The Farmers Home Administration is in the first stages of foreclosure proceedings against the Jordahls. Since March, the family has gotten no money from selling their milk because Farmers Home is claiming all their farm income.
The Jordahls refused to sell their cows or leave their land. So the two sides are at a standoff. Myrna Jordahl says the family will hold out as long as they can.
MYRNA JORDAHL: We'll hope if he's interested-- if our son's interested in farming, he can farm. And then we're not ready to just kick it out, yet. We're 50. He's 48. So we're not exactly ready to retire.

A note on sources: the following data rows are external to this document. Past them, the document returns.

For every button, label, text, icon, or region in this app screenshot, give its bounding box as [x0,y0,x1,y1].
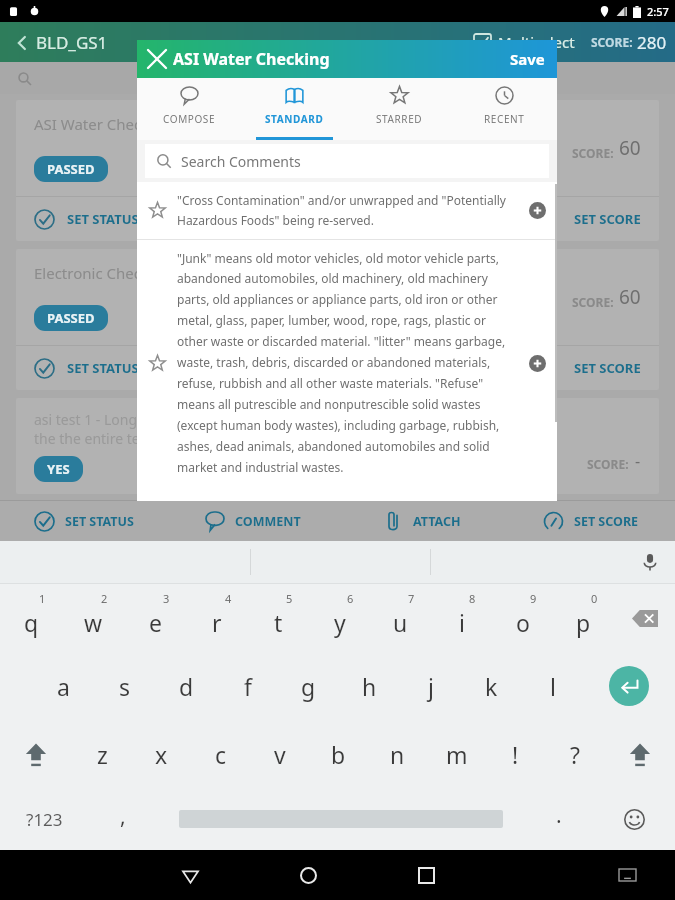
staticText: g [301,671,316,702]
staticText: STARRED [376,112,423,126]
staticText: t [274,607,283,638]
staticText: 2 [101,591,108,606]
button[interactable]: ASI Water Checking [16,100,659,241]
staticText: SCORE: [572,145,614,161]
button[interactable]: ?123 [0,788,89,850]
other: Back [14,35,30,51]
staticText: ? [570,739,580,770]
button[interactable]: z [72,720,132,788]
button[interactable]: g [278,652,339,720]
staticText: YES [47,460,70,478]
staticText: "Junk" means old motor vehicles, old mot… [177,250,509,476]
button[interactable]: Shift [0,720,72,788]
button[interactable]: COMPOSE [137,78,242,140]
button[interactable]: 6 [309,584,370,652]
button[interactable]: Recents [367,850,485,900]
button[interactable]: Star [137,202,177,219]
button[interactable]: b [309,720,368,788]
button[interactable]: s [94,652,156,720]
button[interactable]: ATTACH [337,501,506,541]
staticText: p [576,607,591,638]
button[interactable]: SET STATUS [16,346,574,390]
staticText: s [119,671,131,702]
button[interactable]: Add comment [517,355,557,372]
button[interactable]: STANDARD [242,78,347,140]
button[interactable]: Voice input [641,553,659,571]
button[interactable]: STARRED [347,78,452,140]
button[interactable]: f [217,652,278,720]
button[interactable]: Emoji [593,788,675,850]
button[interactable]: Enter [583,652,675,720]
staticText: c [215,739,227,770]
button[interactable]: Add comment [517,202,557,219]
button[interactable]: COMMENT [168,501,337,541]
button[interactable]: Back [131,850,249,900]
button[interactable]: Back [10,27,112,58]
button[interactable]: a [32,652,94,720]
button[interactable]: h [339,652,400,720]
button[interactable]: 7 [370,584,431,652]
button[interactable]: Star [137,355,177,372]
button[interactable]: m [427,720,486,788]
staticText: Save [510,49,545,69]
staticText: m [446,739,468,770]
button[interactable]: SET SCORE [574,197,659,241]
button[interactable]: ! [486,720,545,788]
button[interactable]: 2 [62,584,124,652]
button[interactable]: k [461,652,522,720]
button[interactable]: 1 [0,584,62,652]
button[interactable]: 5 [248,584,309,652]
staticText: n [390,739,405,770]
button[interactable]: Home [249,850,367,900]
button[interactable]: 8 [431,584,492,652]
button[interactable]: Star [137,182,557,239]
staticText: 280 [637,31,667,54]
button[interactable]: 0 [553,584,614,652]
button[interactable]: d [156,652,217,720]
staticText: 4 [225,591,232,606]
staticText: ! [512,739,519,770]
button[interactable]: 3 [124,584,186,652]
button[interactable]: asi test 1 - Long text so that it can di… [16,398,659,494]
button[interactable]: Keyboard [580,850,675,900]
staticText: SET SCORE [574,513,639,530]
button[interactable]: . [525,788,593,850]
button[interactable]: Space [157,788,525,850]
button[interactable]: Backspace [614,584,675,652]
button[interactable]: SET STATUS [16,197,574,241]
staticText: SCORE: [587,456,629,472]
button[interactable]: 9 [492,584,553,652]
staticText: r [212,607,222,638]
button[interactable]: x [132,720,191,788]
button[interactable]: RECENT [452,78,557,140]
staticText: Multiselect [498,32,575,52]
button[interactable]: ? [545,720,604,788]
staticText: 5 [286,591,293,606]
button[interactable]: , [89,788,157,850]
button[interactable]: c [191,720,250,788]
button[interactable]: v [250,720,309,788]
button[interactable]: 4 [186,584,248,652]
staticText: u [393,607,408,638]
button[interactable]: Star [137,240,557,486]
button[interactable]: l [522,652,583,720]
button[interactable]: SET STATUS [0,501,168,541]
staticText: ASI Water Checking [34,114,172,134]
staticText: "Cross Contamination" and/or unwrapped a… [177,192,509,229]
staticText: z [97,739,108,770]
staticText: Electronic Checking [34,263,172,283]
staticText: i [459,607,465,638]
button[interactable]: Shift [604,720,675,788]
button[interactable]: n [368,720,427,788]
button[interactable]: j [400,652,461,720]
button[interactable]: Electronic Checking [16,249,659,390]
button[interactable]: Save [498,43,557,75]
staticText: SET SCORE [574,210,641,228]
button[interactable]: Search Comments [145,144,549,178]
staticText: SET SCORE [574,359,641,377]
button[interactable]: Close [143,45,171,73]
button[interactable]: Multiselect [470,28,579,56]
button[interactable]: SET SCORE [574,346,659,390]
staticText: j [428,671,434,702]
button[interactable]: SET SCORE [506,501,675,541]
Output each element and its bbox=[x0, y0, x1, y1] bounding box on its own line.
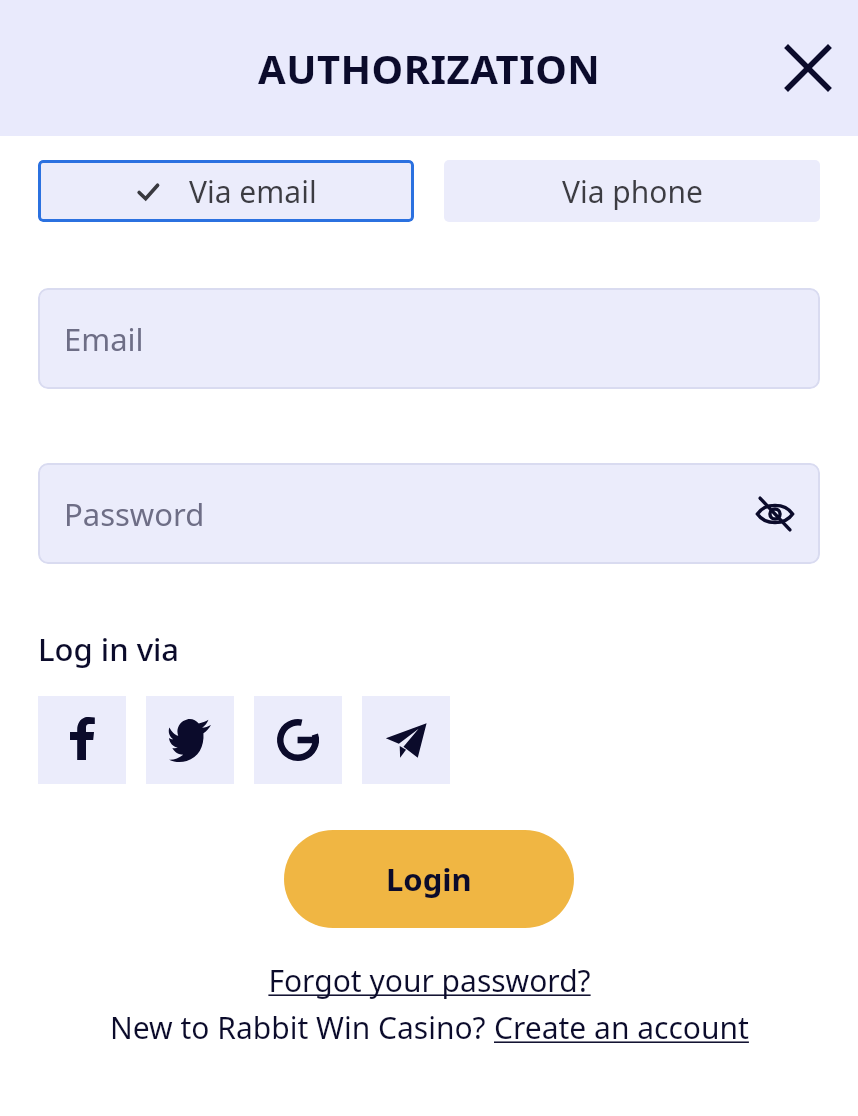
button[interactable]: Email bbox=[38, 288, 820, 389]
button[interactable]: Show password bbox=[744, 483, 806, 545]
staticText: Via email bbox=[189, 171, 317, 212]
button[interactable]: Close bbox=[772, 32, 844, 104]
staticText: New to Rabbit Win Casino? bbox=[110, 1007, 494, 1048]
staticText: AUTHORIZATION bbox=[258, 41, 601, 95]
button[interactable]: Create an account bbox=[494, 1007, 749, 1048]
button[interactable]: Twitter bbox=[146, 696, 234, 784]
button[interactable]: Telegram bbox=[362, 696, 450, 784]
button[interactable]: Login bbox=[284, 830, 574, 928]
staticText: Login bbox=[386, 858, 472, 900]
button[interactable]: Via phone bbox=[444, 160, 820, 222]
button[interactable]: Forgot your password? bbox=[268, 960, 591, 1001]
staticText: Log in via bbox=[38, 628, 180, 670]
button[interactable]: Password bbox=[38, 463, 820, 564]
button[interactable]: Facebook bbox=[38, 696, 126, 784]
button[interactable]: Google bbox=[254, 696, 342, 784]
button[interactable]: Via email bbox=[38, 160, 414, 222]
staticText: Password bbox=[64, 493, 205, 535]
staticText: Email bbox=[64, 318, 144, 360]
staticText: Via phone bbox=[562, 171, 703, 212]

But it's extremely difficult trying to farm under these conditions. I mean, if you call this, this is not farming. We're milking cows, and doing crops, and that. But you can't call that farming.

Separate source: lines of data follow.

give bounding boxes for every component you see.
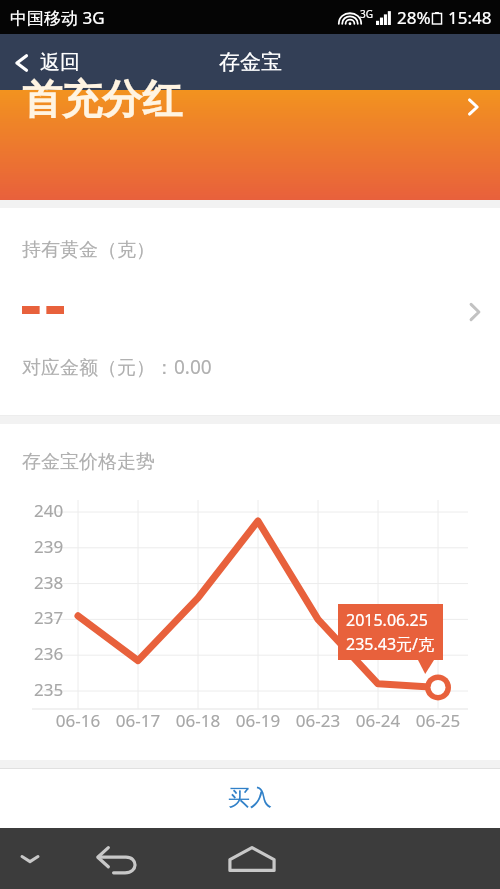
button[interactable]: 买入 xyxy=(0,768,500,828)
staticText: 235 xyxy=(34,678,64,701)
staticText: 238 xyxy=(34,571,64,594)
staticText: 买入 xyxy=(228,784,272,812)
staticText: 中国移动 3G xyxy=(10,6,105,29)
staticText: 06-24 xyxy=(352,709,404,732)
staticText: 235.43元/克 xyxy=(346,633,435,655)
staticText: 06-18 xyxy=(172,709,224,732)
staticText: 236 xyxy=(34,642,64,665)
staticText: 28% xyxy=(397,6,431,29)
staticText: 06-17 xyxy=(112,709,164,732)
staticText: 返回 xyxy=(40,50,80,75)
button[interactable]: Back xyxy=(86,834,150,884)
staticText: 对应金额（元）：0.00 xyxy=(22,354,212,380)
button[interactable]: Hide navigation bar xyxy=(8,841,52,877)
staticText: 3G xyxy=(360,7,373,21)
button[interactable]: Home xyxy=(218,834,286,884)
staticText: 存金宝价格走势 xyxy=(22,450,155,474)
staticText: 06-16 xyxy=(52,709,104,732)
staticText: 持有黄金（克） xyxy=(22,238,155,262)
staticText: 240 xyxy=(34,499,64,522)
staticText: 06-25 xyxy=(412,709,464,732)
staticText: 2015.06.25 xyxy=(346,609,428,631)
staticText: 15:48 xyxy=(448,6,492,29)
button[interactable]: 持有黄金（克） xyxy=(0,208,500,416)
button[interactable]: 返回 xyxy=(0,42,94,83)
staticText: 首充分红 xyxy=(22,74,182,124)
staticText: 237 xyxy=(34,606,64,629)
staticText: 239 xyxy=(34,535,64,558)
staticText: 06-23 xyxy=(292,709,344,732)
staticText: 06-19 xyxy=(232,709,284,732)
button[interactable]: 首充分红 xyxy=(0,90,500,200)
staticText: 存金宝 xyxy=(219,49,282,75)
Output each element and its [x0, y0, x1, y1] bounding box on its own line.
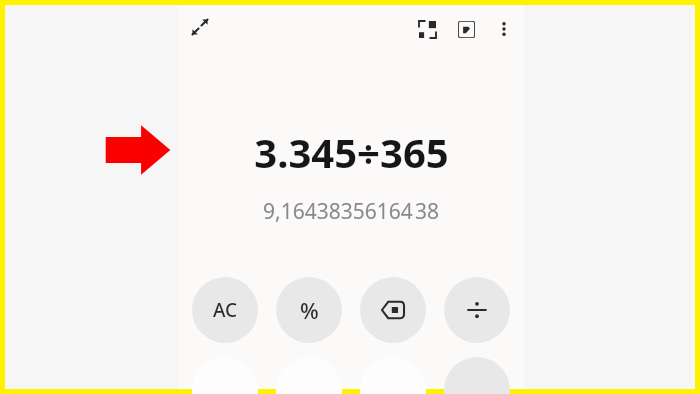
- button[interactable]: Multiply: [444, 357, 510, 394]
- staticText: %: [300, 295, 319, 325]
- button[interactable]: Resize: [410, 12, 444, 46]
- button[interactable]: Backspace: [360, 277, 426, 343]
- button[interactable]: Divide: [444, 277, 510, 343]
- button[interactable]: More options: [488, 13, 520, 45]
- button[interactable]: Screenshot: [449, 12, 483, 46]
- button[interactable]: AC: [192, 277, 258, 343]
- staticText: 9,16438356164 38: [263, 197, 439, 226]
- other: Pointer: [103, 123, 171, 177]
- staticText: AC: [213, 297, 238, 323]
- button[interactable]: Collapse: [184, 11, 216, 43]
- button[interactable]: %: [276, 277, 342, 343]
- staticText: 3.345÷365: [254, 125, 449, 179]
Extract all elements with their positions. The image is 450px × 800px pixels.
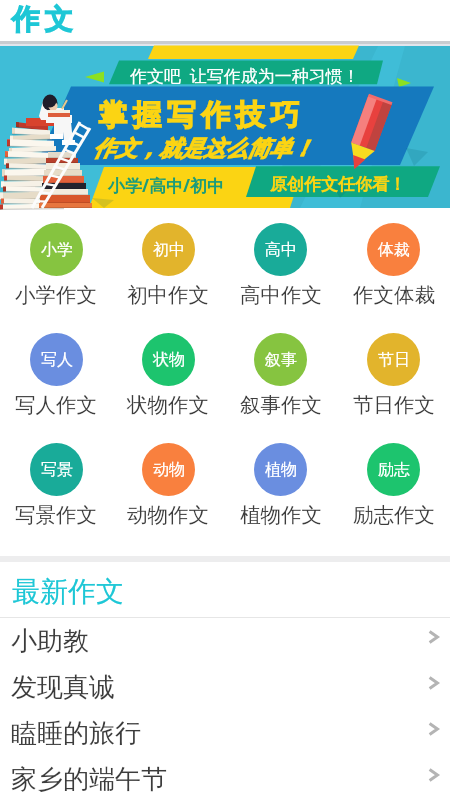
staticText: 小学	[41, 240, 73, 260]
button[interactable]: 瞌睡的旅行	[0, 710, 450, 756]
other: Open	[428, 768, 439, 782]
staticText: 体裁	[378, 240, 410, 260]
staticText: 小助教	[11, 625, 89, 658]
staticText: 写人	[41, 350, 73, 370]
button[interactable]: 叙事	[224, 333, 337, 418]
staticText: 作文吧 让写作成为一种习惯！	[130, 64, 360, 87]
button[interactable]: 节日	[337, 333, 450, 418]
staticText: 励志作文	[353, 502, 435, 528]
staticText: 高中作文	[240, 282, 322, 308]
button[interactable]: 体裁	[337, 223, 450, 308]
staticText: 初中	[153, 240, 185, 260]
staticText: 写景	[41, 460, 73, 480]
staticText: 写景作文	[15, 502, 97, 528]
staticText: 作文，就是这么简单！	[93, 135, 313, 163]
staticText: 初中作文	[127, 282, 209, 308]
staticText: 家乡的端午节	[11, 763, 167, 796]
staticText: 小学/高中/初中	[108, 174, 225, 197]
button[interactable]: 初中	[112, 223, 224, 308]
staticText: 作文体裁	[353, 282, 435, 308]
button[interactable]: 作文	[0, 0, 450, 41]
staticText: 瞌睡的旅行	[11, 717, 141, 750]
button[interactable]: 小助教	[0, 618, 450, 664]
button[interactable]: 励志	[337, 443, 450, 528]
staticText: 原创作文任你看！	[270, 174, 406, 195]
staticText: 叙事	[265, 350, 297, 370]
button[interactable]: 写景	[0, 443, 112, 528]
button[interactable]: 状物	[112, 333, 224, 418]
staticText: 最新作文	[12, 574, 124, 609]
staticText: 发现真诚	[11, 671, 115, 704]
button[interactable]: 家乡的端午节	[0, 756, 450, 800]
staticText: 叙事作文	[240, 392, 322, 418]
staticText: 作文	[9, 2, 75, 37]
staticText: 励志	[378, 460, 410, 480]
other: Open	[428, 676, 439, 690]
staticText: 掌握写作技巧	[98, 97, 305, 134]
staticText: 动物	[153, 460, 185, 480]
button[interactable]: 植物	[224, 443, 337, 528]
staticText: 节日作文	[353, 392, 435, 418]
staticText: 高中	[265, 240, 297, 260]
staticText: 状物	[153, 350, 185, 370]
staticText: 状物作文	[127, 392, 209, 418]
button[interactable]: 发现真诚	[0, 664, 450, 710]
button[interactable]: 动物	[112, 443, 224, 528]
button[interactable]: 高中	[224, 223, 337, 308]
other: Open	[428, 630, 439, 644]
button[interactable]: 小学	[0, 223, 112, 308]
staticText: 写人作文	[15, 392, 97, 418]
staticText: 植物作文	[240, 502, 322, 528]
staticText: 节日	[378, 350, 410, 370]
button[interactable]: 写人	[0, 333, 112, 418]
staticText: 动物作文	[127, 502, 209, 528]
staticText: 植物	[265, 460, 297, 480]
staticText: 小学作文	[15, 282, 97, 308]
other: Open	[428, 722, 439, 736]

MARY LOZIER: The Farmers Home Administration cannot force the Jordahls off their land because there is a federal court order prohibiting foreclosures and liquidations for all Farmers Home borrowers. A North Dakota judge has ruled that until Farmers Home changes some of its procedures to better inform borrowers of their rights, the agency cannot proceed with foreclosures.
So the Jordahl and 78,000 other Farmers Home borrowers facing foreclosure remain on their land. The Jordahl say they aren't selling out till the FMHA forces them to.
MYRNA JORDAHL: We went to the FMHA office. At that time, I think we kind of set the tone a little bit. He says, well, if you go out of business, you're going to have a sale. And you're going to set it up. And Don says, no, I'm not going to set nothing up. If you want it, you come and get it.
MARY LOZIER: The odds are that Farmers Home will not proceed with a foreclosure against the Jordahls. Instead, it is much more likely the Jordahls will eventually sell out or go bankrupt. James Massey is an attorney with Farmers Legal Action, a group that has initiated a number of lawsuits against the FMHA.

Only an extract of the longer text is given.